Bao then trained a model to recognize those missing coins, using image matching and a deep learning function that translates a coin’s specific visual properties—a small indentation, a space between the hairline on a deity’s profile and the coin’s outer edge—into numerical vectors that the computer could analyze mathematically.

“We want computers to understand the image by transforming it to a mathematical fingerprint,” Bao said in the seminar. From there, the algorithm can determine the likelihood, in percentage terms, that a coin from the database matches one that appears online.

Ancient coins have unique qualities that can both help and hinder a machine making such determinations, Marest notes. Most were stamped by hand and serialized: like snowflakes, no two are exactly alike. But they are small and made of metal, which makes them tricky to photograph; it’s hard to train a computer to account for fuzzy resolution or variations in lighting conditions.

Still, for an idea in the proof-of-concept phase, the project’s measure of success isn’t necessarily to recover all, or even any, of the coins Harvard lost. That would be “a long shot,” Marest acknowledges. Online auction records “only go back 15 years, while those coins probably went on the market in the ’80s and ’90s,” she says. “So, unless they went back on the market more recently, they would not show up.”

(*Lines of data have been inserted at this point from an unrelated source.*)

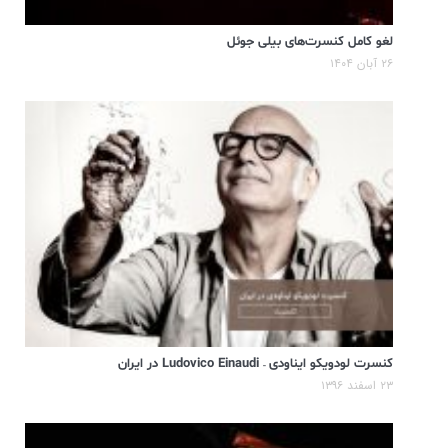
لغو کامل کنسرت‌های بیلی جوئل
۲۶ آبان ۱۴۰۴
کنسرت لودویکو ایناودی – Ludovico Einaudi در ایران
۲۳ اسفند ۱۳۹۶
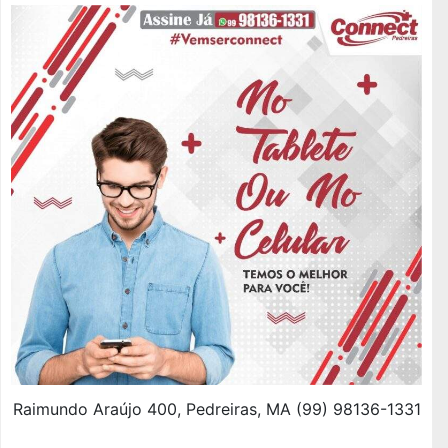
Raimundo Araújo 400, Pedreiras, MA (99) 98136-1331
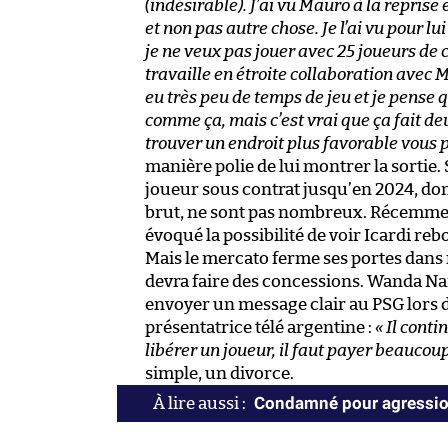
(indésirable). J’ai vu Mauro à la reprise
et non pas autre chose. Je l’ai vu pour l
je ne veux pas jouer avec 25 joueurs de 
travaille en étroite collaboration avec M
eu très peu de temps de jeu et je pense qu
comme ça, mais c’est vrai que ça fait deux
trouver un endroit plus favorable vous 
manière polie de lui montrer la sortie.
joueur sous contrat jusqu’en 2024, don
brut, ne sont pas nombreux. Récemment
évoqué la possibilité de voir Icardi re
Mais le mercato ferme ses portes dans m
devra faire des concessions. Wanda Nara,
envoyer un message clair au PSG lors d
présentatrice télé argentine :
« Il cont
libérer un joueur, il faut payer beaucoup 
simple, un divorce.
Condamné pour agression 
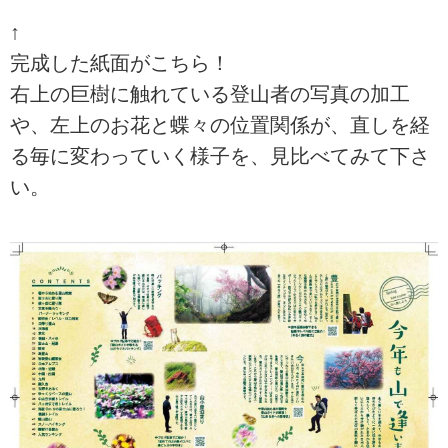
↑
完成した紙面がこちら！
右上の巨樹に触れている登山者の写真の加工
や、左上のお花と蝶々の位置関係が、直しを経
る毎に変わっていく様子を、見比べてみて下さ
い。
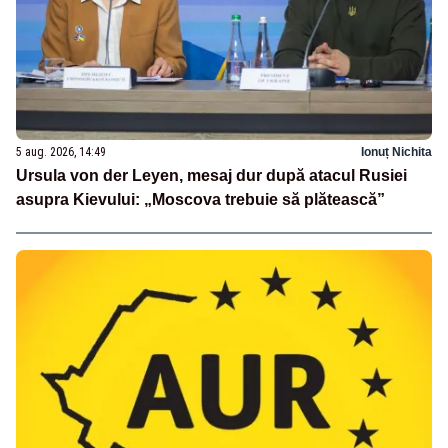
5 aug. 2026, 14:49
Ionuț Nichita
Ursula von der Leyen, mesaj dur după atacul Rusiei
asupra Kievului: „Moscova trebuie să plătească”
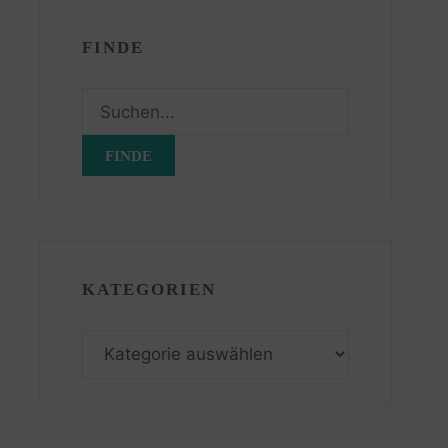
FINDE
Suchen
nach:
KATEGORIEN
Kategorien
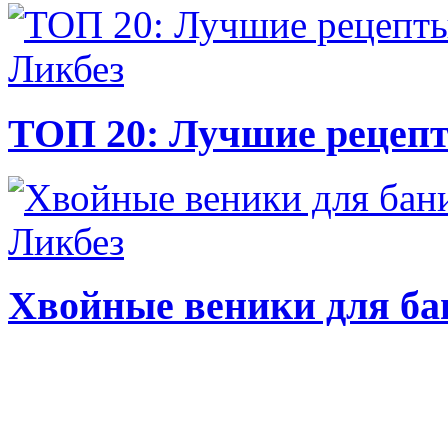
Ликбез
ТОП 20: Лучшие рецепт
Ликбез
Хвойные веники для ба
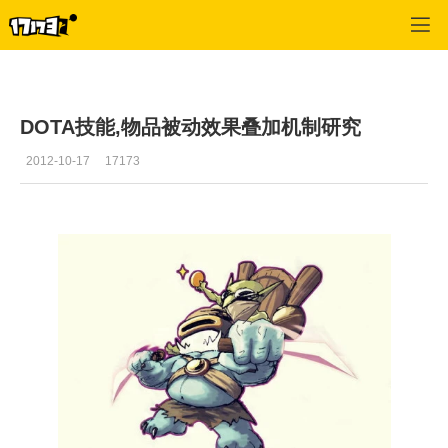
Dota频道
>
最新更新
>
正文
DOTA技能,物品被动效果叠加机制研究
2012-10-17
17173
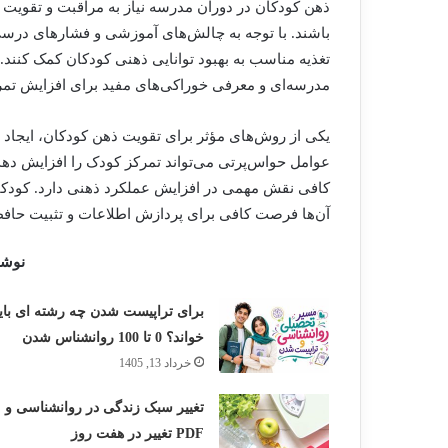
ذهن کودکان در دوران مدرسه نیاز به مراقبت و تقویت دا
باشند. با توجه به چالش‌های آموزشی و فشارهای درسی، 
تغذیه مناسب به بهبود توانایی ذهنی کودکان کمک کنند.
مدرسه‌ای و معرفی خوراکی‌های مفید برای افزایش تمرک
یکی از روش‌های مؤثر برای تقویت ذهن کودکان، ایجاد
عوامل حواس‌پرتی می‌تواند تمرکز کودک را افزایش دهد.
آن‌ها فرصت کافی برای پردازش اطلاعات و تثبیت حافظه 
نوشت
برای تراپیست شدن چه رشته ای بای
خواند؟ 0 تا 100 روانشناس شدن
خرداد 13, 1405
تغییر سبک زندگی در روانشناسی و
PDF تغییر در هفت روز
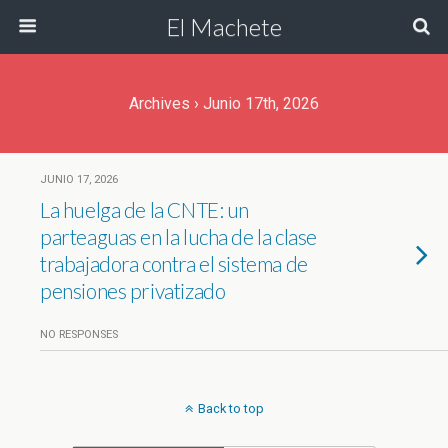
El Machete
Archives › Junio 17th, 2026
JUNIO 17, 2026
La huelga de la CNTE: un
parteaguas en la lucha de la clase
trabajadora contra el sistema de
pensiones privatizado
NO RESPONSES
Back to top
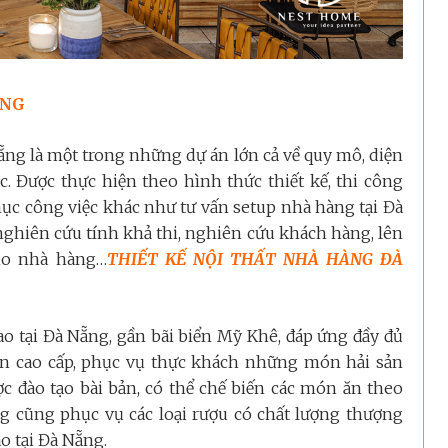
ẴNG
Nẵng là một trong những dự án lớn cả về quy mô, diện
. Được thực hiện theo hình thức thiết kế, thi công
ục công việc khác như tư vấn setup nhà hàng tại Đà
nghiên cứu tính khả thi, nghiên cứu khách hàng, lên
ho nhà hàng…
THIẾT KẾ NỘI THẤT NHÀ HÀNG ĐÀ
ao tại Đà Nẵng, gần bãi biển Mỹ Khê, đáp ứng đầy đủ
ản cao cấp, phục vụ thực khách những món hải sản
c đào tạo bài bản, có thể chế biến các món ăn theo
ng cũng phục vụ các loại rượu có chất lượng thượng
o tại Đà Nẵng.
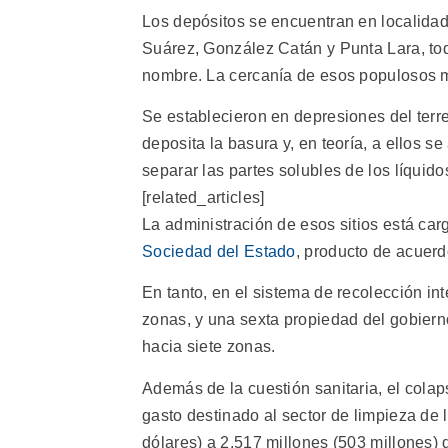
Los depósitos se encuentran en localida
Suárez, González Catán y Punta Lara, toda
nombre. La cercanía de esos populosos m
Se establecieron en depresiones del ter
deposita la basura y, en teoría, a ellos 
separar las partes solubles de los líquidos
[related_articles]
La administración de esos sitios está ca
Sociedad del Estado
, producto de acuerdo
En tanto, en el sistema de recolección i
zonas, y una sexta propiedad del gobiern
hacia siete zonas.
Además de la cuestión sanitaria, el cola
gasto destinado al sector de limpieza de
dólares) a 2.517 millones (503 millones)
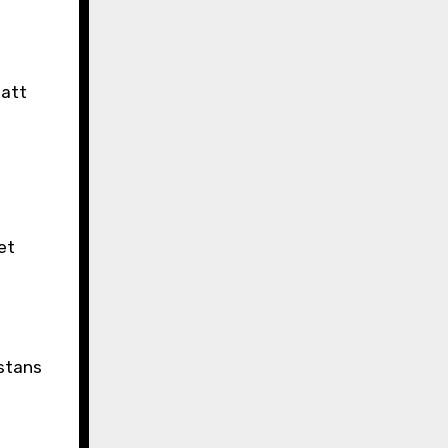
latt
et
 stans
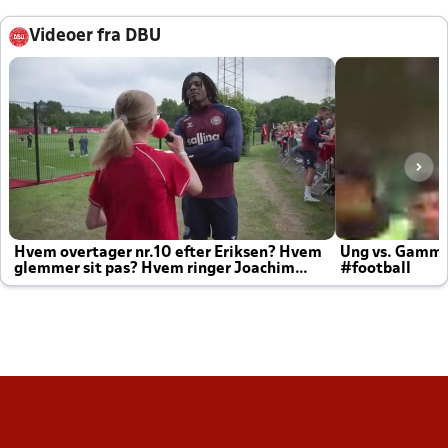
Videoer fra DBU
Hvem overtager nr.10 efter Eriksen? Hvem
Ung vs. Gamm
glemmer sit pas? Hvem ringer Joachim
#football
altid til efter kampe?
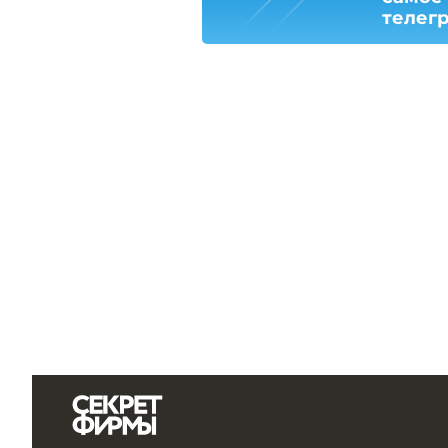
телег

The real value of the project is broader, she thinks. Provenance is a top-of-mind issue in the museum world. Determining where a priceless artifact originated—and whether it was stolen, looted from an archaeological site, or taken during war—can involve a lot of digging through archives and assembling pieces of far-flung information.

“If we can have the help of AI, matching some of those records more expediently, obviously that’s great,” Marest says.

A project that bridges the museum and computer science worlds, she says, can also help budding computer scientists like Bao realize the potential of their skills in spheres of knowledge they may not have considered.

“When you think of AI projects these days,” Marest adds, “you hear about finance, information technology, marketing, healthcare. Museums are not at the top of the list.” But the more proficient people become with the technology, she says, “the better choices we can make about what we want this technology to do for us.”